** Opening Records provided block **

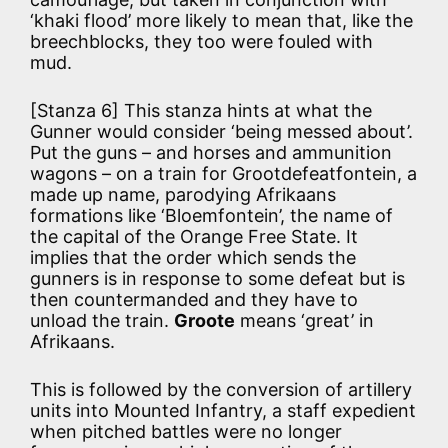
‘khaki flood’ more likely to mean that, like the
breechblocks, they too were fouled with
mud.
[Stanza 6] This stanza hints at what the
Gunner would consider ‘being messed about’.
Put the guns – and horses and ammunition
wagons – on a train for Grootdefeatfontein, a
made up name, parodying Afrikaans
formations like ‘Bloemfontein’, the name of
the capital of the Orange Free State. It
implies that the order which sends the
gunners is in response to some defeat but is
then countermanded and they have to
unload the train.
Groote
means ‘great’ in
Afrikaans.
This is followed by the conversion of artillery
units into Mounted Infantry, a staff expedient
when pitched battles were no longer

** Closing Records provided block **

# [Problem statement]
Your copy of the records above should be exact and contain no pictures.

# [Task response]
‘khaki flood’ more likely to mean that, like the
breechblocks, they too were fouled with
mud.
[Stanza 6] This stanza hints at what the
Gunner would consider ‘being messed about’.
Put the guns – and horses and ammunition
wagons – on a train for Grootdefeatfontein, a
made up name, parodying Afrikaans
formations like ‘Bloemfontein’, the name of
the capital of the Orange Free State. It
implies that the order which sends the
gunners is in response to some defeat but is
then countermanded and they have to
unload the train.
Groote
means ‘great’ in
Afrikaans.
This is followed by the conversion of artillery
units into Mounted Infantry, a staff expedient
when pitched battles were no longer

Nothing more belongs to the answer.